**TASK DIRECTIONS:** Please, without the pictures, restate every entry exactly.

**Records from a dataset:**
● ● ● ● ● ● ●

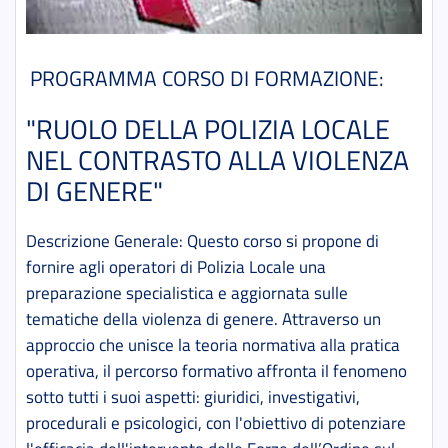
PROGRAMMA CORSO DI FORMAZIONE:
"RUOLO DELLA POLIZIA LOCALE
NEL CONTRASTO ALLA VIOLENZA
DI GENERE"
Descrizione Generale
: Questo corso si propone di
fornire agli operatori di Polizia Locale una
preparazione specialistica e aggiornata sulle
tematiche della violenza di genere. Attraverso un
approccio che unisce la teoria normativa alla pratica
operativa, il percorso formativo affronta il fenomeno
sotto tutti i suoi aspetti: giuridici, investigativi,
procedurali e psicologici, con l'obiettivo di potenziare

● ● ● ● ● ● ●

**SOLUTION:**
PROGRAMMA CORSO DI FORMAZIONE:
"RUOLO DELLA POLIZIA LOCALE
NEL CONTRASTO ALLA VIOLENZA
DI GENERE"
Descrizione Generale
: Questo corso si propone di
fornire agli operatori di Polizia Locale una
preparazione specialistica e aggiornata sulle
tematiche della violenza di genere. Attraverso un
approccio che unisce la teoria normativa alla pratica
operativa, il percorso formativo affronta il fenomeno
sotto tutti i suoi aspetti: giuridici, investigativi,
procedurali e psicologici, con l'obiettivo di potenziare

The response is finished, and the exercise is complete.